╭─ Data supplied
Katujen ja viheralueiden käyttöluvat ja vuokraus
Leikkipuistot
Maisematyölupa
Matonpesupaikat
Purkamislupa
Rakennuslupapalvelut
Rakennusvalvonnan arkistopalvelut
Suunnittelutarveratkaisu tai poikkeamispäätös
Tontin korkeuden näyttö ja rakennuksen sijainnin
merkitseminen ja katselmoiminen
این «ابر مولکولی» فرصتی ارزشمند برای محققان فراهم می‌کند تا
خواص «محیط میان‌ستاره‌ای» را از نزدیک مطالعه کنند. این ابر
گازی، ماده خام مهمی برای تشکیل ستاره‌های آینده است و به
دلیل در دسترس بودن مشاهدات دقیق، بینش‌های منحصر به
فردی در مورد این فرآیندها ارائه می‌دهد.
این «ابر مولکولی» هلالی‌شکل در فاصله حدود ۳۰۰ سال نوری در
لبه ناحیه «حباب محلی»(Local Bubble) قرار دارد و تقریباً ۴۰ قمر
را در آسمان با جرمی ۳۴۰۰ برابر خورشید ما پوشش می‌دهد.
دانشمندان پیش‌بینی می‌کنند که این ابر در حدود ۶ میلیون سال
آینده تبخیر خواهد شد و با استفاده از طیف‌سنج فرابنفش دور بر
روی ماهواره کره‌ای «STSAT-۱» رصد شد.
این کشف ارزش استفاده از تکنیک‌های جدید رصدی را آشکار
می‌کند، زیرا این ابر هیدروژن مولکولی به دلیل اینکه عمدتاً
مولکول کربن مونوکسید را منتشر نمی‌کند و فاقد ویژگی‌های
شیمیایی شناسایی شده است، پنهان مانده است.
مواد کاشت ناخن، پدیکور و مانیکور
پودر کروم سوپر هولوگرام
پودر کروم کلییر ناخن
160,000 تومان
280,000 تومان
╰─
╭─ Data supplied
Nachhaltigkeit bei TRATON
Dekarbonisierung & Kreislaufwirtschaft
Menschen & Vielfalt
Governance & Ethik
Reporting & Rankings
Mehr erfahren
╰─
╭─ Data supplied
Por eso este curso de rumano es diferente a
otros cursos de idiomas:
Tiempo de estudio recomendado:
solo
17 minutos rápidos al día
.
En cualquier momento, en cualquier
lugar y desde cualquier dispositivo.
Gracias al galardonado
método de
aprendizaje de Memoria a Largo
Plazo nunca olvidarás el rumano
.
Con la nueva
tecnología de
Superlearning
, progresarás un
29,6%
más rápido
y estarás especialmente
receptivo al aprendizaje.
╰─
What lines in the material mention "کنند"? Copy every one of them.

خواص «محیط میان‌ستاره‌ای» را از نزدیک مطالعه کنند. این ابر
دانشمندان پیش‌بینی می‌کنند که این ابر در حدود ۶ میلیون سال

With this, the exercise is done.